Wiggins (1994 : 124) membagi aspek konformitas menjadi dua, yaitu :
a. Kerelaan
Rela mengikuti apapun pendapat kelompok yang diinginkan atau diharapkan agar memperoleh hadiah berupa pujian dan untuk menghindari celaan, keterasingan, cemooh yang mungkin diberikan oleh kelompok jika tidak dikerjakan salah satu dari anggota kelompok tersebut.
b. Perubahan
Saat terjadi perubahan dalam suatu melakukan konformitas, ketidakhadiran anggota kelompok lebih dianggap sesuai dengan perilaku dan tindakan anggota kelompok yang hadir. Jadi maksud dari perubahan di sini adalah proses penyesuaian perilaku dari masing-masing anggota kelompok terhadap kesepakatan kelompok itu sendiri.

c. Faktor-faktor yang mempengaruhi konformitas
Ada empat faktor yang perlu diperhatikan yang dapat mempengaruhi konformitas (Baron dan Byrne,1994), yaitu :
1.    Kohesivitas
yang mencerminkan derajat ketertarikan individu terhadap kelompok. Semakin besar kohesivitas, maka akan tinggi keinginan individu untuk melakukan konformitas terhadap kelompok. Sarwono (2001:182-185) menambahkan kohesivitas adalah perasaan keterpaduan, ke-kitaan antar anggota kelompok. Semakin besar keterpaduan atau cohesiveness maka semakin besar pula pengaruhnya pada perilaku individu.
2.    Ukuran kelompok.
Sehubungan dengan hal ini masih terdapat perdebatan mengenai besar kecilnya jumlah anggota dalam suatu kelompok yang mempengaruhi konformitas. Namun jika jumlah anggota melebihi tiga orang akan meningkatkan konformitas.

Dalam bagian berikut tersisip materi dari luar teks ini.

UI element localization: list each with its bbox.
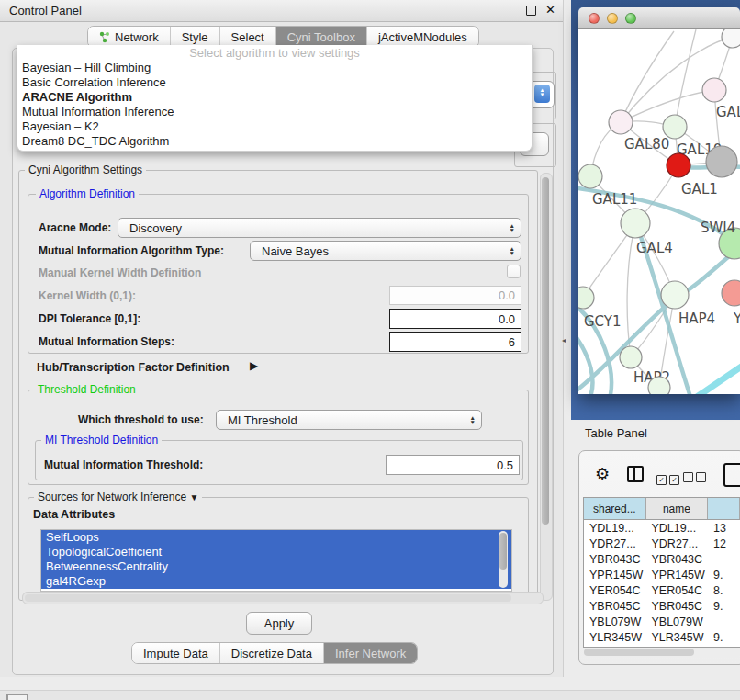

3.    Ada-tidaknya dukungan sosial
Penelitian Ash’s (dalam Zebua dan Nurdjayadi, 2001:75) memperlihatkan bahwa subjek penelitiannya ternyata terbuka terhadap tekanan sosial dari kelompok yang selalu sepakat dalam pengambilan keputusan. Sebaliknya individu akan menolak untuk melakukan konformitas jika ia mendapat dukungan dari orang-orang lain yang tidak sependapat dengan dirinya.
4. Perbedaan jenis kelamin
Perempuan lebih tinggi intensitasnya dalam bermelakukan konformitas daripada pria, karena pada perempuan lebih melekat keinginan untuk merubah penampilan yang berhubungan dengan mode. Hal ini dapat dibuktikan bahwa perempuan cenderung lebih sering ditemukan di Mall untuk belanja yang berlebihan. Sarwono (2001:182-185) mengatakan bahwa ada enam ciri yang menandai konformitas, yaitu :
a. Besarnya kelompok, kelompok yang kecil lebih memungkinkan melakukan konformitas daripada kelompok yang besar.
b. Suara bulat, lebih mudah mempertahankan pendapat jika banyak kawannya.
c. Keterpaduan / kohesivitas, semakin besar kohesivitas maka akan tinggi keinginan individu untuk melakukan konformitas terhadap kelompok.
d. Status, bila status individu dalam kelompok belum ada maka individu akan
melakukan konformitas agar dirinya memperoleh status sesuai harapannya.
e. Tanggapan umum, perilaku yang terbuka yang dapat didengar atau dilihat secara umum lebih mendorong konformitas daripada perilaku yang dapat didengar atau dilihat oleh orang-orang tertentu.
f. Komitmen umum, konformitas akan lebih mudah terjadi pada orang yang tidak mempunyai komitmen apa-apa.